This script processes large geospatial datasets to handle missing values by replacing them with the average of up to 8 nearest valid pixels using a breadth-first search (BFS) approach. It supports chunk-based processing for memory efficiency and removes rows where no valid neighbors are found within a search distance of 10 units. Outputs include a cleaned CSV file and a count of filled missing values.

In [1]:
import pandas as pd
from collections import deque
import numpy as np

In [2]:
# Define chunk size for windowing
chunk_size = 1000  # Adjust based on memory

# Define function to calculate average from neighbors
def calculate_average_from_neighbors(df, feature, missing_lat, missing_lon):
    visited = set()
    queue = deque([(missing_lat, missing_lon, 0)])  # Start with distance 0
    neighbors = []
    max_distance = 10  # Set a maximum search distance to avoid infinite loops

    while queue and len(neighbors) < 8:  # Stop once we have 8 neighbors or exhaust the queue
        lat, lon, dist = queue.popleft()
        if (lat, lon) in visited:
            continue
        visited.add((lat, lon))

        # Check if current pixel has a valid value
        value = df[(df['Latitude'] == lat) & (df['Longitude'] == lon)][feature]
        if not value.empty and pd.notna(value.values[0]):
            neighbors.append(value.values[0])  # Add valid pixel value to neighbors

        # Add neighbors to the queue
        for d_lat, d_lon in [(-0.5, 0), (0.5, 0), (0, -0.5), (0, 0.5)]:
            queue.append((lat + d_lat, lon + d_lon, dist + 1))

        # Break if we reach max distance
        if dist > max_distance:
            break

    # Return the average of collected neighbors if any, else NaN
    if neighbors:
        return np.mean(neighbors)
    return np.nan

# Function to replace missing values with averages or mark for deletion
def replace_missing_values_with_average_or_delete(df, feature_columns):
    to_remove_indices = []
    total_missing_values_filled = 0

    for feature in feature_columns:
        for index, row in df[df[feature].isna()].iterrows():
            lat, lon = row['Latitude'], row['Longitude']
            average_value = calculate_average_from_neighbors(df, feature, lat, lon)

            if pd.notna(average_value):  # Replace if an average is calculated
                df.at[index, feature] = average_value
                total_missing_values_filled += 1
            else:
                to_remove_indices.append(index)  # Mark for removal if no neighbors found

    # Remove rows marked for deletion
    df.drop(index=to_remove_indices, inplace=True)

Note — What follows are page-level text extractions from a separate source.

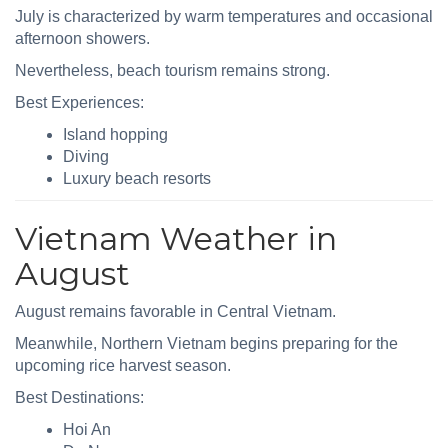
July is characterized by warm temperatures and occasional
afternoon showers.
Nevertheless, beach tourism remains strong.
Best Experiences:
Island hopping
Diving
Luxury beach resorts
Vietnam Weather in
August
August remains favorable in Central Vietnam.
Meanwhile, Northern Vietnam begins preparing for the
upcoming rice harvest season.
Best Destinations:
Hoi An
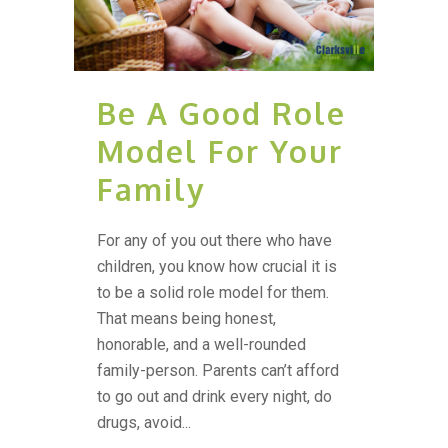
Be A Good Role
Model For Your
Family
For any of you out there who have
children, you know how crucial it is
to be a solid role model for them.
That means being honest,
honorable, and a well-rounded
family-person. Parents can’t afford
to go out and drink every night, do
drugs, avoid...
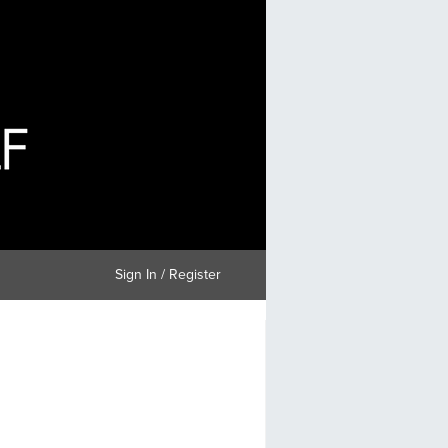
Sign In / Register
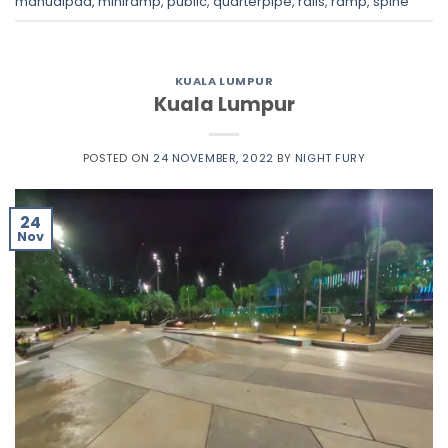
manualpad
,
miniramp
,
public
,
quarterpipe
,
rails
,
ramp
,
spine
KUALA LUMPUR
Kuala Lumpur
POSTED ON
24 NOVEMBER, 2022
BY
NIGHT FURY
24
Nov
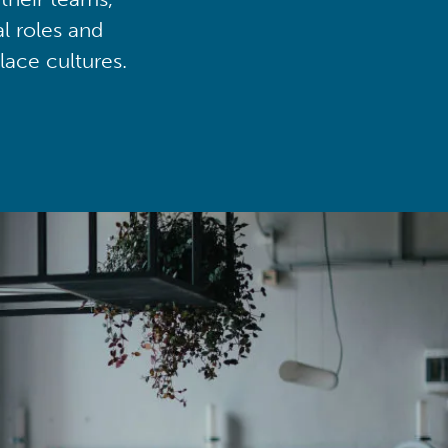
al roles and
lace cultures.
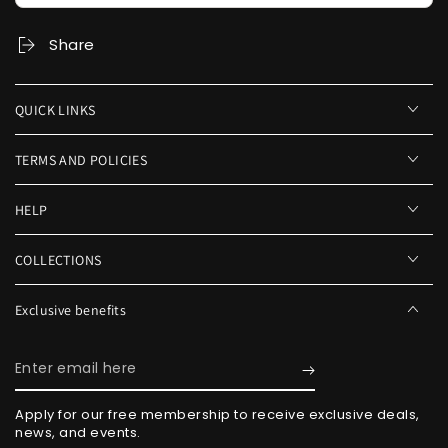
Share
QUICK LINKS
TERMS AND POLICIES
HELP
COLLECTIONS
Exclusive benefits
Enter
email
Apply for our free membership to receive exclusive deals,
here
news, and events.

    return df, total_missing_values_filled

In [4]:
# Load and process file in chunks
total_missing_values_filled = 0

for chunk in pd.read_csv('C:/Users/T00701453/Downloads/combined.csv', chunksize=chunk_size):
    # Ensure Latitude and Longitude are floats
    chunk['Latitude'] = chunk['Latitude'].astype(float)
    chunk['Longitude'] = chunk['Longitude'].astype(float)

    # List of feature columns to process for missing values
    feature_columns = [col for col in chunk.columns if col not in ['Latitude', 'Longitude']]

    # Replace missing values with averages or delete rows
    processed_chunk, missing_filled = replace_missing_values_with_average_or_delete(chunk, feature_columns)

    # Update overall counts
    total_missing_values_filled += missing_filled

    # Save the processed chunk
    processed_chunk.to_csv("processed_combined26.csv", mode='a', index=False, header=False)

# Print final summary
print(f"Total missing values filled: {total_missing_values_filled}")
print("Rows with no valid neighbors were removed.")

KeyboardInterrupt: